Infections remain a leading cause of death in neonates. The sparse antibiotic development pipeline and challenges in conducting neonatal research have resulted in few effective antibiotics being adequately studied to treat multidrug-resistant (MDR) infections in neonates, despite the increasing global mortality burden caused by antimicrobial resistance. Of 40 antibiotics approved for use in adults since 2000, only four have included dosing information for neonates in their labelling. Currently, 43 adult antibiotic clinical trials are recruiting patients, compared with only six trials recruiting neonates. We review the World Health Organization (WHO) priority pathogens list relevant to neonatal sepsis and propose a WHO multiexpert stakeholder meeting to promote the development of a neonatal priority antibiotic development list. The goal is to develop international, interdisciplinary consensus for an accelerated neonatal antibiotic development programme. This programme would enable focused research on identified priority antibiotics for neonates to reduce the excess morbidity and mortality caused by MDR infections in this vulnerable population.

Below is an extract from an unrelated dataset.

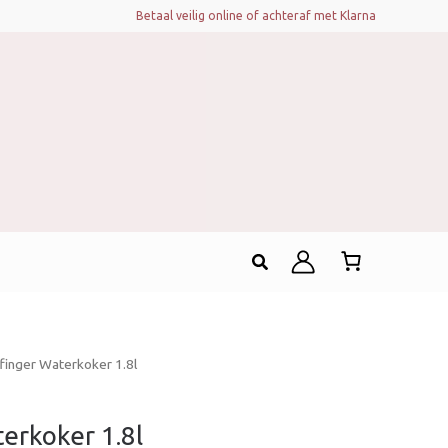
Betaal veilig online of achteraf met Klarna
Zoeken
finger Waterkoker 1.8l
erkoker 1.8l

Les infections demeurent l'une des principales causes de décès chez les nouveau-nés. Les rares projets de développement d'antibiotiques et les défis posés par la recherche néonatale ont entraîné une pénurie d'antibiotiques efficaces spécialement étudiés pour traiter les infections multirésistantes (MR) chez les nouveau-nés, en dépit d'une mortalité galopante due à une résistance accrue aux antimicrobiens. Sur 40 antibiotiques autorisés pour les adultes depuis 2000, quatre à peine sont munis d'un étiquetage indiquant la posologie adaptée aux nouveau-nés. Actuellement, 43 essais cliniques portant sur des antibiotiques recrutent des patients du côté des adultes, contre six seulement du côté des nouveau-nés. Dans le présent document, nous passons en revue la liste prioritaire d'agents pathogènes établie par l'Organisation mondiale de la Santé (OMS) pour soigner la septicémie néonatale et proposons de réunir, sous l'égide de l'OMS, des parties prenantes issues de plusieurs domaines d'expertise afin de promouvoir la création d'une liste prioritaire de développement d'antibiotiques destinés aux nouveau-nés. Objectif: parvenir à un consensus international et interdisciplinaire visant à accélérer le programme de mise au point d'antibiotiques à usage néonatal. Ce programme permettrait d'orienter les recherches vers des antibiotiques identifiés comme prioritaires pour les nouveau-nés, en vue de faire baisser les taux de morbidité et de mortalité excessifs qu'engendrent les infections MR au sein de cette population vulnérable.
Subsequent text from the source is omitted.